“Perché qualcuno, si chiede Shakespeare, dovrebbe appoggiare un leader palesemente inadatto a governare, una persona pericolosa e impulsiva, malvagia e subdola, o indifferente alla verità? Perché, in alcuni casi, le prove di crudeltà non sono un deterrente, bensì un’attrattiva capace di trascinare seguaci soddisfatti?”: è l’interrogativo che orienta la ricerca dell’anglista di Harvard Stephen J. Greenblatt. E avanza una preoccupata considerazione: “Nonostante siano passati secoli, i re e i contadini di Shakespeare gettano luce ancora oggi sul carattere delle masse e dei loro agitatori… La fragilità improvvisa delle istituzioni, il disordine delle classi dirigenti e la rabbia populista… sono tutti elementi per comprendere la politica moderna, ma anche quello spirito popolare di umanità che per Shakespeare rimase per sempre l’unica vera speranza… che si può soffocare, ma mai spegnere del tutto”.
«Dagli esordi della sua carriera, all’inizio degli anni Novanta del Cinquecento, fino alla fine, Shakespeare si ritrovò più volte alle prese con un quesito profondamente inquietante: com’è possibile che un intero Paese cada nelle mani di un tiranno?
(…) Una simile catastrofe, suggerisce il drammaturgo, non può accadere senza un’estesa complicità. I suoi drammi sondano i meccanismi psicologici che conducono una nazione a dimenticare i propri ideali e persino il proprio interesse personale… Perché individui solitamente pieni di orgoglio e di amor proprio si sottomettono alla sfrontatezza bell’e buona del tiranno, alla sua convinzione di farla franca qualunque cosa dica e faccia, alla sua eclatante disonestà?
Shakespeare descrive ripetutamente il tragico prezzo di questa sottomissione – la corruzione morale, l’enorme spreco di denaro, la perdita di vite umane – e le misure disperate, dolorose ed eroiche che sono necessarie per restituire un briciolo di salute a una nazione danneggiata. Esiste, chiedono i drammi, un modo per fermare lo slittamento verso un governo illegale e arbitrario prima che sia troppo tardi, un mezzo efficace per impedire la catastrofe civile che la tirannia inevitabilmente provoca?
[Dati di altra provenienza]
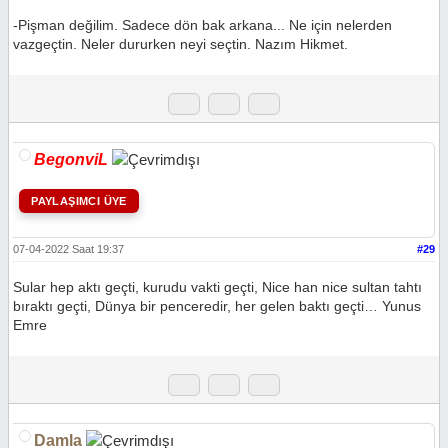
-Pişman değilim. Sadece dön bak arkana... Ne için nelerden
vazgeçtin. Neler dururken neyi seçtin. Nazım Hikmet.
BegonviL
PAYLAŞIMCI ÜYE
07-04-2022 Saat 19:37
#29
Sular hep aktı geçti, kurudu vakti geçti, Nice han nice sultan tahtı
bıraktı geçti, Dünya bir penceredir, her gelen baktı geçti… Yunus
Emre
Damla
Il drammaturgo non intendeva accusare di tirannia l’allora sovrana d’Inghilterra, Elisabetta I. A prescindere dalla sua opinione personale, sarebbe stato rovinoso suggerire una simile idea sul palcoscenico. Gli statuti giuridici, risalenti al 1534 – durante il regno di Enrico VIII, il padre della regina – stabilivano che definire il sovrano un tiranno era tradimento un reato punito con la morte.
Nell’Inghilterra di Shakespeare non esisteva alcuna libertà d’espressione, né sul palco né altrove.
Come nei regimi totalitari moderni, le persone idearono tecniche per parlare in codice, riferendosi in modo più o meno diretto a ciò che stava loro a cuore. Non fu soltanto la cautela a motivare la propensione di Shakespeare per la dislocazione. Il drammaturgo sembra aver intuito di poter fare un’analisi più lucida delle questioni che impensierivano il suo mondo quando non le affrontava direttamente, ma da un angolo obliquo. I drammi indicano che era in grado di riconoscere la verità – di possederla appieno senza rimanerne vittima – attraverso l’artificio della fantasia o la distanza temporale. Da qui l’interesse che provava per il leggendario generale romano Caio Marzio Coriolano o per il Giulio Cesare storico; da qui il richiamo a figure delle cronache inglesi e scozzesi come York, Jack Cade, Lear e soprattutto Riccardo III e Macbeth, i tiranni per antonomasia. Da qui anche l’attrattiva di figure totalmente immaginarie: il sadico imperatore Saturnino nel Tito Andronico, il vicario corrotto Angelo in Misura per misura, il paranoico re Leonte nel Racconto d’inverno.
Il successo popolare di Shakespeare indica che molti contemporanei la pensavano allo stesso modo.»
Stephen J. Greenblatt, Il tiranno. Shakespeare e l’arte di rovesciare i dittatori.